- Artist: Raphael
- Year: c. 1512–1515
- Type: oil on wood
- Dimensions: 60 cm × 44 cm (24 in × 17 in)
- Location: National Gallery of Art, Washington, D.C.;

= Portrait of Bindo Altoviti =

Painting by Raphael

The Portrait of Bindo Altoviti is a painting finished around 1515 by the Italian High Renaissance painter Raphael. It is housed in the National Gallery of Art in Washington, D.C., United States.

Bindo Altoviti, a wealthy banker born in Rome in 1491 of Florentine descent, was a cultured man with a strong appreciation for the arts.

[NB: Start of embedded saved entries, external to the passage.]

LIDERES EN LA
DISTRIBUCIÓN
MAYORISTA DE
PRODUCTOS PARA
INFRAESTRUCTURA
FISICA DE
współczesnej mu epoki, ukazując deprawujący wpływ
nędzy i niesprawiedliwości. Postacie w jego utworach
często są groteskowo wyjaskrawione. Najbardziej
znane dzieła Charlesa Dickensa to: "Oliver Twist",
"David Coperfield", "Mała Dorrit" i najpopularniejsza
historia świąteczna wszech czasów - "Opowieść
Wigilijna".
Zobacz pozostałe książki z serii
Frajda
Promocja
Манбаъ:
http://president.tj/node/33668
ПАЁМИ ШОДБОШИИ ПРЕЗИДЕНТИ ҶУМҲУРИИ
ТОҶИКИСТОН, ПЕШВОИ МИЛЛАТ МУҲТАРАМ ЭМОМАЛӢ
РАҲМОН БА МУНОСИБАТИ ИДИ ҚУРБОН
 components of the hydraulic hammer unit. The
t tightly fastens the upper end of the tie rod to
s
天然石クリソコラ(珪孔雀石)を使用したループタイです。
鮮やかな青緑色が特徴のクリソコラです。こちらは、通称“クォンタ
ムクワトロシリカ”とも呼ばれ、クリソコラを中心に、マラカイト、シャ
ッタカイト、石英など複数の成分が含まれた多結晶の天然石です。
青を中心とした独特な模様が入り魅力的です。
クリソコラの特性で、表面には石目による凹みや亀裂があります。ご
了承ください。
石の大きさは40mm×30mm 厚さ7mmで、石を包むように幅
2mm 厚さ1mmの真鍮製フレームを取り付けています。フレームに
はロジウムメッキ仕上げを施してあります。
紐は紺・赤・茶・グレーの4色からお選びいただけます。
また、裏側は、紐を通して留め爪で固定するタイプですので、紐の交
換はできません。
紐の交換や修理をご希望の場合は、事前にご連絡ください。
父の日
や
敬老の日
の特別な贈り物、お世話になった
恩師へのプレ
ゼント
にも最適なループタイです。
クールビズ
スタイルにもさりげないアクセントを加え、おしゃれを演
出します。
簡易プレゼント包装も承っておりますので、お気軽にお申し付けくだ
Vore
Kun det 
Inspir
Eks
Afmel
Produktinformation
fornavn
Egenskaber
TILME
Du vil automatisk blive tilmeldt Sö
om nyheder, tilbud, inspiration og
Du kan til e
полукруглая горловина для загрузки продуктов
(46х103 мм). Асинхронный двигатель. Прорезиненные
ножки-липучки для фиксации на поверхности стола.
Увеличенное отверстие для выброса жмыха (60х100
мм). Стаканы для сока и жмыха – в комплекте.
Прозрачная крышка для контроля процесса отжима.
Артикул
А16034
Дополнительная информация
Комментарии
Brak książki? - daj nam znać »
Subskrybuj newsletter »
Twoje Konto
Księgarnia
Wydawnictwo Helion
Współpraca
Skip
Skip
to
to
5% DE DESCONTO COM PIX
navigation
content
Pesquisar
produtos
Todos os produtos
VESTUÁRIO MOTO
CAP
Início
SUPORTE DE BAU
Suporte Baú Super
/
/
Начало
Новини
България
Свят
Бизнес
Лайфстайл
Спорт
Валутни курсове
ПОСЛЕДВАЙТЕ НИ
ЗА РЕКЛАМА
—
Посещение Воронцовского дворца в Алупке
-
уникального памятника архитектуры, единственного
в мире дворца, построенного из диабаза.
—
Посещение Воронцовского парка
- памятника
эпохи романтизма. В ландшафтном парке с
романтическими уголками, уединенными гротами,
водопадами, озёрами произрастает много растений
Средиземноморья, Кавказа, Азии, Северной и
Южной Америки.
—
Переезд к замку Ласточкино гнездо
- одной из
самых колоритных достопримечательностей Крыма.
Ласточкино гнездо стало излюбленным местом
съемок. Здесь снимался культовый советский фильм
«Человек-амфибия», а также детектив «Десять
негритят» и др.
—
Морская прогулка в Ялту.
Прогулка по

The subject's graceful, almost effeminate pose, combined with the pronounced contrast between light and shadow, is atypical of Raphael’s portraits of men. This painting demonstrates Raphael’s experimentation with different styles during his later period in Rome, where he was heavily influenced by Leonardo work, which he studied closely. This influence is particularly evident in this piece.

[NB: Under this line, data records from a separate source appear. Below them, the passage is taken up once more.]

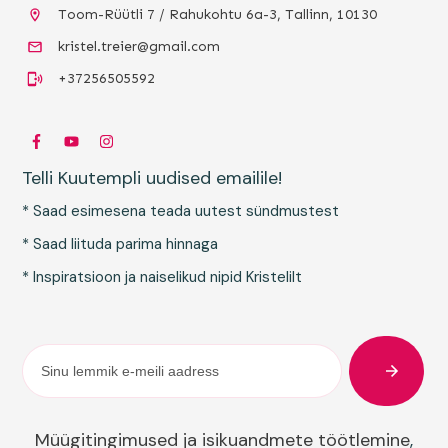
Toom-Rüütli 7 / Rahukohtu 6a-3, Tallinn, 10130
kristel.treier@gmail.com
+37256505592
Telli Kuutempli uudised emailile!
* Saad esimesena teada uutest sündmustest
* Saad liituda parima hinnaga
* Inspiratsioon ja naiselikud nipid Kristelilt
Müügitingimused ja isikuandmete töötlemine
,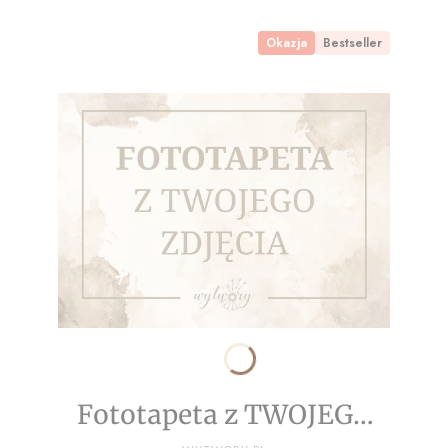
Okazja
Bestseller
Fototapeta z TWOJEGO
PRODUCENT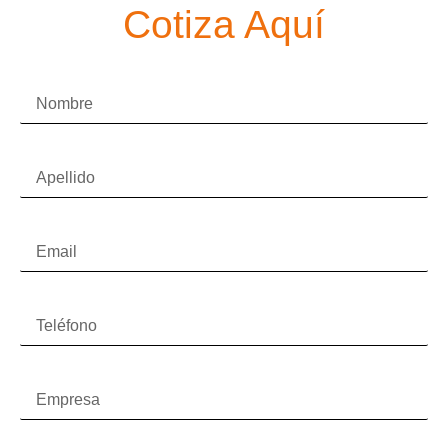
Cotiza Aquí
Nombre
Apellido
Email
Teléfono
Empresa
Mensaje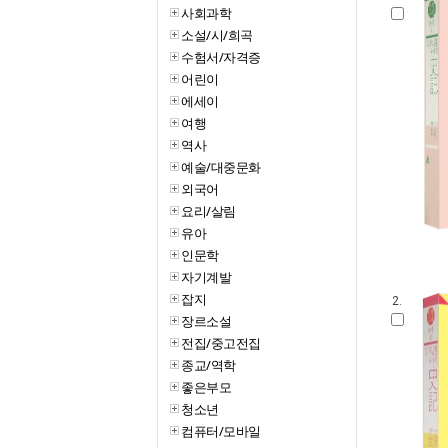
사회과학
소설/시/희곡
수험서/자격증
어린이
에세이
여행
역사
예술/대중문화
외국어
요리/살림
유아
인문학
자기계발
잡지
2.
장르소설
전집/중고전집
종교/역학
좋은부모
청소년
컴퓨터/모바일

The painting remained with Altoviti's descendants until 1808, when it was sold to Ludwig I of Bavaria. It then resided at the Alte Pinakothek until 1936, when, following considerable debate over its attribution, it was removed from Nazi Germany by "canny English dealers". Acquired by Samuel Henry Kress, the portrait subsequently became property of the National Gallery of Art collection in Washington, D.C.

A bronze bust of Altoviti by Benvenuto Cellini is exhibited in Boston at the Isabella Stewart Gardner Museum.